Payfone rebrands, buys authentication tech from Early Warning

Payfone, a customer identity verification provider, said Wednesday it's changing its name to Prove and acquiring mobile authentication technology from Early Warning Services.

Early Warning Services, operator of the Zelle network and provider of identity, authentication and payment services, is owned by seven of the largest U.S. banks.

“Especially now with COVID, people aren’t going to branches or the branches are closed,” said Rodger Desai, Prove's CEO. “There is even more of a need to make sure digital and call center experiences are as convenient as possible, but secure and private at the same time.”

Prove's technology verifies customers’ identities and automatically fills out applications when they open bank accounts; it also authenticates existing customers when they do business with their banks through a call center or online.

The company specializes in phone intelligence that helps banks understand the risks associated with various transactions without dragging out the process by asking knowledge-based questions or sending passcodes. It reviews factors such as customer behavior, how long customers have owned their phone numbers and whether customers are physically in possession of their phones while interacting with the bank.

Prove, with the acquisition, now counts 500 financial institutions as clients, including seven of the top 10 U.S. banks.

Rodger Desai, CEO of Prove
Rodger Desai, CEO of Prove (formerly Payfone), likens the company's authentication technology to streamlined airport security services. “How do you PreCheck 90% of transactions without causing more fraud and keep 10% for more inspection?” he says.

In 2013, Prove first partnered with Early Warning Services to market its products to banks. But the acquisition will strengthen Prove’s ability to do multifactor authentication, executives say.

“Early Warning has enjoyed an exclusive partnership with Prove since 2013, where together we have successfully enabled mobile authentication to become a best practice in the financial services industry,” Lou Anne Alexander, chief product officer at Early Warning, said in an email. “We have realigned our relationship to position Early Warning as the gateway through which the financial services industry can connect our products to Prove’s solutions, along with other third-party identity and authentication solutions.”

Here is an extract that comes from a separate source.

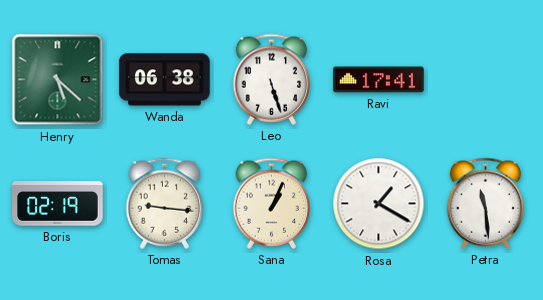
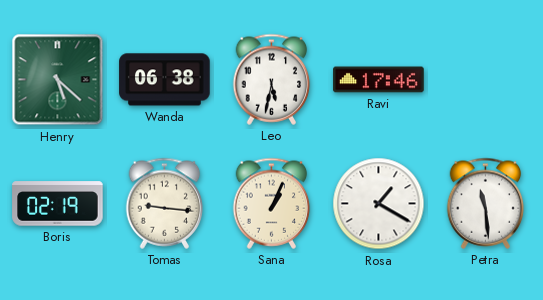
Leo: 5:27 -> 5:32
Ravi: 17:41 -> 17:46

“By acquiring the [authentication] business of Early Warning Services, Prove can bring a leading two-factor authentication suite in-house,” said Eric Emmons, managing director at MassMutual Ventures, the investment subsidiary of MassMutual, and an investor in Prove.

Desai said the acquired services will let banks tweak their security procedures and set rules to suit different situations, without causing unnecessary frustration for the customer or costing the bank time and money — say, if the customer abandons a new account application partway through, or by forcing the bank to do a manual verification.

“It’s the TSA PreCheck concept,” said Desai. “How do you PreCheck 90% of transactions without causing more fraud and keep 10% for more inspection?”